Features and advantages of various embodiments of the claimed subject matter will become apparent as the following Detailed Description proceeds, and upon reference to the Drawings, wherein like numerals designate like parts, and in which:
Although the following Detailed Description will proceed with reference being made to illustrative embodiments, many alternatives, modifications and variations thereof will be apparent to those skilled in the art.
DETAILED DESCRIPTIONPhotonic neural networks offer a promising candidate to outperform its electronic counterparts in both speed and power consumption. MAC can be done with passive photonic circuits, and the only power consumption is light sources and detectors. Unlike electronics, photonic approach requires minimum energy for data-movement, thus the power consumption has weak dependence on total matrix size, and the figure of merit can be as high as 10 TOPS/W. For photonic neural networks, the input data is encoded into the optical field. Both coherent (phase) and incoherent (amplitude) encoding can be realized with different modulation schemes such as phase modulation, for example, Mach-Zehnder modulation, absorption modulation, etc. MAC operations can be directly realized by passing the encoded light through passive photonic circuits consisting of waveguides and beam-splitters, and thus both unitary and non-unitary photonic circuits may be used. The output light field is the MAC operation result, and can be sent to the next machine learning stage. As all signals travel at the speed of light simultaneously in photonic circuits, the outcome can be computed within tens of picoseconds. The ultimate signal processing speed will be limited by the encoding and detection of photonic signals, which can be as fast as 100 GHz with current optical modulation and photodetection technologies. With the requirement to reach higher accuracy and solve more complex problems, the size of modern neural networks is increasing exponentially. For example, ImageNet100 requires 100 layers with millions of neurons. With the rapid increase of neural network size, the teachings herein of photonic neural networks will show even larger advantage in power consumption. Both the power consumption and processing speed of photonic neural networks will be more advantageous at the inference stage as minimum reconfiguration of neural networks is required and the power budget is normally tight.

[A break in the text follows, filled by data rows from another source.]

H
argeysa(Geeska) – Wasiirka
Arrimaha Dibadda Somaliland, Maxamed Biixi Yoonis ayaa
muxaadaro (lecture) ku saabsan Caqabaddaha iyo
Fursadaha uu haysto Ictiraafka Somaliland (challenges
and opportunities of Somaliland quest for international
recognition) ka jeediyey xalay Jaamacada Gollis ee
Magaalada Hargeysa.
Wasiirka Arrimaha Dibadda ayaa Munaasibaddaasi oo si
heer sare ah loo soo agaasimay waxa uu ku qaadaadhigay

Preliminary small-scale photonic neural networks have been built based on silicon photonics and free-space spatial light modulators. Applications such as vocal processing and image recognition have been demonstrated with promising performance. In spite of promising demonstrations and great potential, significant improvement needs to be made for photonic neural networks in order to compete with electronic counterparts. As the physical footprint of photonic elements (tens of micrometers) is much larger than electronic elements (tens of nanometers), the size of photonic neural networks is limited. For free-space diffractive approaches, the maximum layer is limited to five, and further scaling-up is hindered by the dedicated alignment. For the more scalable nanophotonic approach, only a two-layer neural network with total neurons around 100 is demonstrated. The large physical size of photonic neural networks leads to low data processing capability, high fabrication requirement, and low device yields. The systems and methods disclosed herein provide photonic neural networks having the potential to: (1) achieve a processing speed of 40 Tera Operations Per Second (TOPS), which is higher or comparable to the state-of-art electronic counterpart; and (2) while improving the processing speed, further achieve a factor of 20 improvement in the processing efficiency, in terms of TOPS per watt, beyond what current state-of-the-art of electronic architectures.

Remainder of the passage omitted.